*** Block opens ***

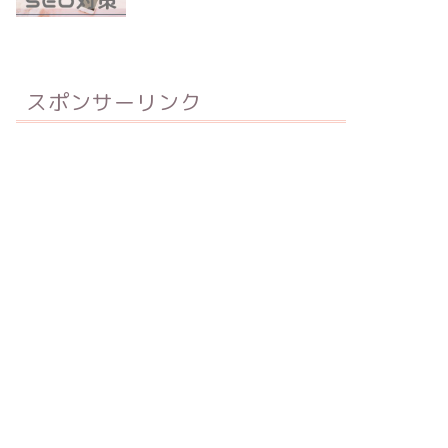
スポンサーリンク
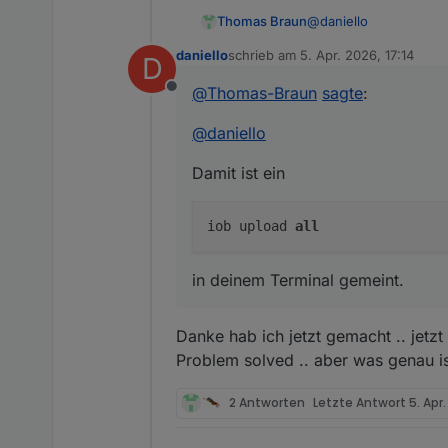
@
daniello
Thomas Braun
daniello
schrieb am
5. Apr. 2026, 17:14
D
Damit ist ein
zuletzt editiert von
@
Thomas-Braun
sagte
:
Offline
@
daniello
in deinem Terminal ge
Damit ist ein
iob upload
all
in deinem Terminal gemeint.
Danke hab ich jetzt gemacht .. jetzt
Problem solved .. aber was genau i
2 Antworten
Letzte Antwort
5. Apr.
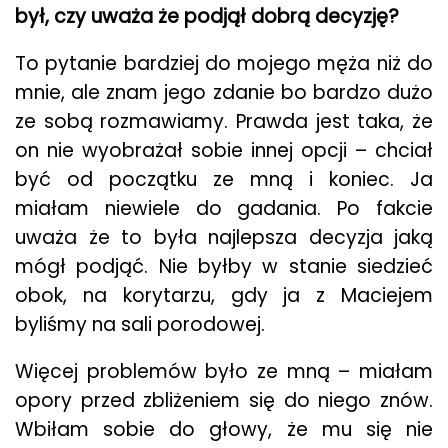
był, czy uważa że podjął dobrą decyzję?
To pytanie bardziej do mojego męża niż do
mnie, ale znam jego zdanie bo bardzo dużo
ze sobą rozmawiamy. Prawda jest taka, że
on nie wyobrażał sobie innej opcji – chciał
być od początku ze mną i koniec. Ja
miałam niewiele do gadania. Po fakcie
uważa że to była najlepsza decyzja jaką
mógł podjąć. Nie byłby w stanie siedzieć
obok, na korytarzu, gdy ja z Maciejem
byliśmy na sali porodowej.
Więcej problemów było ze mną – miałam
opory przed zbliżeniem się do niego znów.
Wbiłam sobie do głowy, że mu się nie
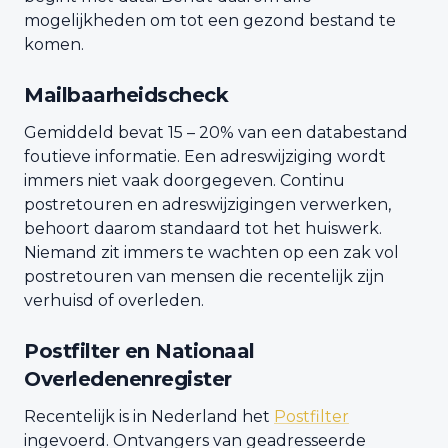
mogelijkheden om tot een gezond bestand te
komen.
Mailbaarheidscheck
Gemiddeld bevat 15 – 20% van een databestand
foutieve informatie. Een adreswijziging wordt
immers niet vaak doorgegeven. Continu
postretouren en adreswijzigingen verwerken,
behoort daarom standaard tot het huiswerk.
Niemand zit immers te wachten op een zak vol
postretouren van mensen die recentelijk zijn
verhuisd of overleden.
Postfilter en Nationaal
Overledenenregister
Recentelijk is in Nederland het
Postfilter
ingevoerd. Ontvangers van geadresseerde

*** Block closes ***

**Requirement**
Copy all of the listing word for word, minus the images.

**Your response**
スポンサーリンク
@
daniello
Thomas Braun
daniello
schrieb am
5. Apr. 2026, 17:14
D
Damit ist ein
zuletzt editiert von
@
Thomas-Braun
sagte
:
Offline
@
daniello
in deinem Terminal ge
Damit ist ein
iob upload
all
in deinem Terminal gemeint.
Danke hab ich jetzt gemacht .. jetzt
Problem solved .. aber was genau i
2 Antworten
Letzte Antwort
5. Apr.
był, czy uważa że podjął dobrą decyzję?
To pytanie bardziej do mojego męża niż do
mnie, ale znam jego zdanie bo bardzo dużo
ze sobą rozmawiamy. Prawda jest taka, że
on nie wyobrażał sobie innej opcji – chciał
być od początku ze mną i koniec. Ja
miałam niewiele do gadania. Po fakcie
uważa że to była najlepsza decyzja jaką
mógł podjąć. Nie byłby w stanie siedzieć
obok, na korytarzu, gdy ja z Maciejem
byliśmy na sali porodowej.
Więcej problemów było ze mną – miałam
opory przed zbliżeniem się do niego znów.
Wbiłam sobie do głowy, że mu się nie
mogelijkheden om tot een gezond bestand te
komen.
Mailbaarheidscheck
Gemiddeld bevat 15 – 20% van een databestand
foutieve informatie. Een adreswijziging wordt
immers niet vaak doorgegeven. Continu
postretouren en adreswijzigingen verwerken,
behoort daarom standaard tot het huiswerk.
Niemand zit immers te wachten op een zak vol
postretouren van mensen die recentelijk zijn
verhuisd of overleden.
Postfilter en Nationaal
Overledenenregister
Recentelijk is in Nederland het
Postfilter
ingevoerd. Ontvangers van geadresseerde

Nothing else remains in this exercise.